Proses mendidik yang ideal bukanlah semata – mata berupa kegiatan belajar mengajar dan melulu perkara latihan soal – soal ujian. Bukan juga sekedar kegiatan menggambar pemandangan alam dengan teknik mewarnai yang benar. Lebih dari itu, seorang peserta didik memerlukan sosok panutan sebagai tempat acuannya dalam menatap masa depannya. Ibarat perbihasa ‘guru kencing berdiri, murid kencing berlari’ mengungkapkan bagaimana sosok seorang guru (pendidik) adalah salah satu faktor yang tidak bisa dilupakan dalam pendidikan karakter. Percuma saja seorang guru berbicara tentang saling menghormati dan menghargai dalam mata pelajaran PPKN namun ia ikut terlibat dalam kasus pembenaran soal UN. Terlepas dari peran sentral seorang guru dalam proses belajar mengajar di sekolah, tentulah tanggungjawab dalam memerankan karakter si teladan ini tidak boleh hanya kita sematkan kepada guru saja. Orangtua, pemimpin agama, dan petinggi negara haruslah mau menjaga citra dan integritasnya dengan pola pikir memberikan contoh sekaligus pengaruh positif bagi para penerus generasi bangsa.

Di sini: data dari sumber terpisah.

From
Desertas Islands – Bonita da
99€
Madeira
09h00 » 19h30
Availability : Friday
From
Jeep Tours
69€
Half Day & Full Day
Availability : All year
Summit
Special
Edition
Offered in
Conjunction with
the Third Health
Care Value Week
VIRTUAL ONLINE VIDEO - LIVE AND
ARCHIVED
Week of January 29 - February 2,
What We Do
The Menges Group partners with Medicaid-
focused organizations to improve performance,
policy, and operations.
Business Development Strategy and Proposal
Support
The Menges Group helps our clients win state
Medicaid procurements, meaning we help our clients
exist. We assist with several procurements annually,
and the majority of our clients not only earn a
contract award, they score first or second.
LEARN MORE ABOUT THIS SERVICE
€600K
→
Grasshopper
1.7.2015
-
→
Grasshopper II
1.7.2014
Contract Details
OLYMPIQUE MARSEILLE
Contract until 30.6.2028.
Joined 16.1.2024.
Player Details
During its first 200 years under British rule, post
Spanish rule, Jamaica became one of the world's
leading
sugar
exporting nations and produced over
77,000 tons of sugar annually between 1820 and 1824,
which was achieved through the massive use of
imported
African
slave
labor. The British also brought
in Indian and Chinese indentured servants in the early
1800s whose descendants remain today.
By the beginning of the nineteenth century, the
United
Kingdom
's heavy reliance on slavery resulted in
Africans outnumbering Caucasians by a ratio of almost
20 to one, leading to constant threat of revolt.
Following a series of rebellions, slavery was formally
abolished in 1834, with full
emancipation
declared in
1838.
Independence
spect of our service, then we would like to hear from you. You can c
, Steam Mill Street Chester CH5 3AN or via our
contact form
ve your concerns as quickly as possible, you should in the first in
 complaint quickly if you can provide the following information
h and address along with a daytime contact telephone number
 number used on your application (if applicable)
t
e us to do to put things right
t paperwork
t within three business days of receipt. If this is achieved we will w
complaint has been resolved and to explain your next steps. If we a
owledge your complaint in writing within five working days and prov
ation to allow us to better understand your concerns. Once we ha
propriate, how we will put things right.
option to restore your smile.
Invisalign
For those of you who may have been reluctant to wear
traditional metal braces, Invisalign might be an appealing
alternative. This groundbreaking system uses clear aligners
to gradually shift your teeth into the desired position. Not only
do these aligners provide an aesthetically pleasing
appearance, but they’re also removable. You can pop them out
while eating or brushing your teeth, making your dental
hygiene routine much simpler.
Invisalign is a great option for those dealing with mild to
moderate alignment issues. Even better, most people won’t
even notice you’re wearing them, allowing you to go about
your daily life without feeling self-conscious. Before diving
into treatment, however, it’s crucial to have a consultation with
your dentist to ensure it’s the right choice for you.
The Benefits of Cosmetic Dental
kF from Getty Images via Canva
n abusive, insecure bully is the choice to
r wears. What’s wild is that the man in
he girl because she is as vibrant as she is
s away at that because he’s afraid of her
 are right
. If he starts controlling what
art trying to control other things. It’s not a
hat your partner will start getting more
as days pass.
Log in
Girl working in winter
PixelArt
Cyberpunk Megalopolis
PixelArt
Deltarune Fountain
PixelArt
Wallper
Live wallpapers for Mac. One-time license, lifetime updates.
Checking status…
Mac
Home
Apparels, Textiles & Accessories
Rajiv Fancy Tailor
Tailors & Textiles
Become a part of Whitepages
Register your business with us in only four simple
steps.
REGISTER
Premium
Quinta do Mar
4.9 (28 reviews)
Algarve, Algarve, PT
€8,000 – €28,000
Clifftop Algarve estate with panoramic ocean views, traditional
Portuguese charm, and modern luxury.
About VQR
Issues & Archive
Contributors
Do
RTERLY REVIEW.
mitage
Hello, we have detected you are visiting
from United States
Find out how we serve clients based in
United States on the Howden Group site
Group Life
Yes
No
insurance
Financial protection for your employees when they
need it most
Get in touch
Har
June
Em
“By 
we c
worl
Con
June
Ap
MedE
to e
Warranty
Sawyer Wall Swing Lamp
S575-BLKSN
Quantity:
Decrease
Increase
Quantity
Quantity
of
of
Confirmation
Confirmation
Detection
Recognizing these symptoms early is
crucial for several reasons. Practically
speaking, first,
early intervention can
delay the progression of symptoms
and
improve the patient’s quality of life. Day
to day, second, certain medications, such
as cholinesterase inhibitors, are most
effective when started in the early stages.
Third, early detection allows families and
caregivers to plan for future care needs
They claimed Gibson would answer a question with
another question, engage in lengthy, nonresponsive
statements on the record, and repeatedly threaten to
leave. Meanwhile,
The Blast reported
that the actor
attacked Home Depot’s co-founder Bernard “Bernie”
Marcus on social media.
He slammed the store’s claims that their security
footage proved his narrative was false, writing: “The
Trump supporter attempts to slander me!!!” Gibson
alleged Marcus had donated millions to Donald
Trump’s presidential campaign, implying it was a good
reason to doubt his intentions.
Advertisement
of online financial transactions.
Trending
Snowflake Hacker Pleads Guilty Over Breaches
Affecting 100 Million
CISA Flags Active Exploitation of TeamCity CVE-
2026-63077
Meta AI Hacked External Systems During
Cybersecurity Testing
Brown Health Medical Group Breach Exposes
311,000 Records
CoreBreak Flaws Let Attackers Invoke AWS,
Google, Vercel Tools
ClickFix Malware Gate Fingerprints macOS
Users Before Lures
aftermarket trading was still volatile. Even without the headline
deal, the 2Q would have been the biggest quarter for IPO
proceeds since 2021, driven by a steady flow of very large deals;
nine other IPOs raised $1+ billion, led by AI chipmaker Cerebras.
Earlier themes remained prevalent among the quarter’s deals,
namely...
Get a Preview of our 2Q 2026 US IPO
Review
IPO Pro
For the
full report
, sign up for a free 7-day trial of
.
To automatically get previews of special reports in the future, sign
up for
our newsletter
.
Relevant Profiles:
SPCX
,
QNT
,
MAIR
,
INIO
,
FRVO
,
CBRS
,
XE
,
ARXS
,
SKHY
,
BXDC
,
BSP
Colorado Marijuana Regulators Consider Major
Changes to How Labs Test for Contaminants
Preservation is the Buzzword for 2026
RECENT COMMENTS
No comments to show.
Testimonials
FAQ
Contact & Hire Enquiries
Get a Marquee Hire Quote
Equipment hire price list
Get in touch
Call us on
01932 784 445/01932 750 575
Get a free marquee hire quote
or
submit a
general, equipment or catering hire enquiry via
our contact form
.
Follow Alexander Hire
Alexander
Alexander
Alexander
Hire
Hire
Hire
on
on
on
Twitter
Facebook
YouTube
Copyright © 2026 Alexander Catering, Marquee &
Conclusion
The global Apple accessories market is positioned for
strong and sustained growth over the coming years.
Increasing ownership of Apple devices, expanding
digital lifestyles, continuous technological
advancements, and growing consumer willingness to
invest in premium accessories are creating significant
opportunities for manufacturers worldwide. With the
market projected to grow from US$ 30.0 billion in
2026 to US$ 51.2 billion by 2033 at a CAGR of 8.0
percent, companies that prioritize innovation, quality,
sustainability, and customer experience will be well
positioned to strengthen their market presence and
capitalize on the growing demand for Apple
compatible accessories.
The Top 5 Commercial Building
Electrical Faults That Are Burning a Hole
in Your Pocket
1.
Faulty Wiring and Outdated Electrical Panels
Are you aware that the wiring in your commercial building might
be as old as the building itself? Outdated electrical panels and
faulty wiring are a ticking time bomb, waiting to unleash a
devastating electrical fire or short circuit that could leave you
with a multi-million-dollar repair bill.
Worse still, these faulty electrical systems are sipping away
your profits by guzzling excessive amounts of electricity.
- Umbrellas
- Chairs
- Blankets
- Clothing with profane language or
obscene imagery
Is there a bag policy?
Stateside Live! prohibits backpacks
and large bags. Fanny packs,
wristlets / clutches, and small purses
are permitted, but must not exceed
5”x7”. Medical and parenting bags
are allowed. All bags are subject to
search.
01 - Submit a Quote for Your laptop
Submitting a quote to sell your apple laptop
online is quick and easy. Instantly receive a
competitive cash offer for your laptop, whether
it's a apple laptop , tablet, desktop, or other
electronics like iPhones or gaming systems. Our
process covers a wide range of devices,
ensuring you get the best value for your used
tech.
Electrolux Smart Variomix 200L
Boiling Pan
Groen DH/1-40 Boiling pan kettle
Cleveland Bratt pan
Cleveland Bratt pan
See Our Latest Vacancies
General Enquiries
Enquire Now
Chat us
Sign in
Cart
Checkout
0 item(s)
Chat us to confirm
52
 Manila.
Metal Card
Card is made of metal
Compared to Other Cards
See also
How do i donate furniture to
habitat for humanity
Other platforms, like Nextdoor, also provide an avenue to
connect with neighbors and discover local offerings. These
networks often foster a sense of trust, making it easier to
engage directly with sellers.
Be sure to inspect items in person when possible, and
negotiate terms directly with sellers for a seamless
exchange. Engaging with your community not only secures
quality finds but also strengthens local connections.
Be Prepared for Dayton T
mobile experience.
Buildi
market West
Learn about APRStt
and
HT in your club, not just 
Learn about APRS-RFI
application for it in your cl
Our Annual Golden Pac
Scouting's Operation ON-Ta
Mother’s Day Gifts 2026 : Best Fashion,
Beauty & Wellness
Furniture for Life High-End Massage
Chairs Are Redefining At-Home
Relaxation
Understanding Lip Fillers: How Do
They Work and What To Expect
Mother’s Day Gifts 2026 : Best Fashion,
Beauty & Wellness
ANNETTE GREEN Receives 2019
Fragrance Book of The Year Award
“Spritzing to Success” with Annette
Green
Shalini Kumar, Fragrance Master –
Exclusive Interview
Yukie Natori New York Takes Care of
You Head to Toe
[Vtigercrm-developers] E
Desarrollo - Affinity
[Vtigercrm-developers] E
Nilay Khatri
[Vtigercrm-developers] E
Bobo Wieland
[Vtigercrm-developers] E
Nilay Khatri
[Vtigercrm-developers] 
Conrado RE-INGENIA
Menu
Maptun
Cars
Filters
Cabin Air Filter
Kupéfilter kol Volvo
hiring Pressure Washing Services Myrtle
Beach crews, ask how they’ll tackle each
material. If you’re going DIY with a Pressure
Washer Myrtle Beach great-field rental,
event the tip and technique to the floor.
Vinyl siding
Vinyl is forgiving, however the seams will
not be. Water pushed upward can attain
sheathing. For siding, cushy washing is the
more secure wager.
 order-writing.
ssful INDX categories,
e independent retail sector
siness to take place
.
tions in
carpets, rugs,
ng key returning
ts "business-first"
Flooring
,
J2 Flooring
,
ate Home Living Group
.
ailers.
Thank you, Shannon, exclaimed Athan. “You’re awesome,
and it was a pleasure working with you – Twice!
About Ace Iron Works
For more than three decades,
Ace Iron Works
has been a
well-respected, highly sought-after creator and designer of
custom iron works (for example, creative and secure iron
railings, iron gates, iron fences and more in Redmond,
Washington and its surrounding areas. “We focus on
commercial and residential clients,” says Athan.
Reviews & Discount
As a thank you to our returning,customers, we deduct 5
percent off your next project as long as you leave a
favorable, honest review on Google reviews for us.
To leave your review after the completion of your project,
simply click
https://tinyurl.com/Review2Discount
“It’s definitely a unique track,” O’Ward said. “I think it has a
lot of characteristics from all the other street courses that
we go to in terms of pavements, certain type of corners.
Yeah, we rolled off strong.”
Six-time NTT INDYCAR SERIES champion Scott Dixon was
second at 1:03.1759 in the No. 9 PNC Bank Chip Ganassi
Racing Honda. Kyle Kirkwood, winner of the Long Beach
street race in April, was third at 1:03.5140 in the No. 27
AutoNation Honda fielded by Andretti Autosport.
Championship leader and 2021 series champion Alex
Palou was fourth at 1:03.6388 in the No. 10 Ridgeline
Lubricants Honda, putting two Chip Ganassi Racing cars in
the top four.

Sehingga pada akhirnya segala hal yang berakar kepada moral, jiwa nasionalisme dan tantangan era globalisasi dapat bermuara ke dalam suatu konteks pribadi terdidik yang cinta tanah air. Proses penempaan pribadi tersebut pun kembali lagi kepada konsep dasar penyelengaraan negara yang bertujuan memberikan kesejahteraan umum dengan konteks umum secara harafiah. Bukan maknanya dipelintir sehingga umum tidak lagi berarti seluruh warga negara Indonesia. Pendidikan yang merupakan hal terfundamental dalam membangun bangsa harus dikembalikan kepada jalurnya lagi. Para pejabat negara ini harus merenungkan kembali tujuan pendidikan bagi Indonesia sehingga tidak tercipta lagi sistem yang mengdiskreditkan mereka yang kurang beruntung atau menjadikan pendidikan suatu alat untuk mencetak kuli – kuli perindustrian hanya demi menjawab tantangan globalisasi namun karakter kebangsaannya dinomorsekiankan. Agar pada akhirnya negara kembali berpihak kepada rakyatnya bukan malah menjadi sang ‘leviathan’ yang angkuh dan acuh untuk melihat rakyat Indonesia merdeka untuk kedua kalinya.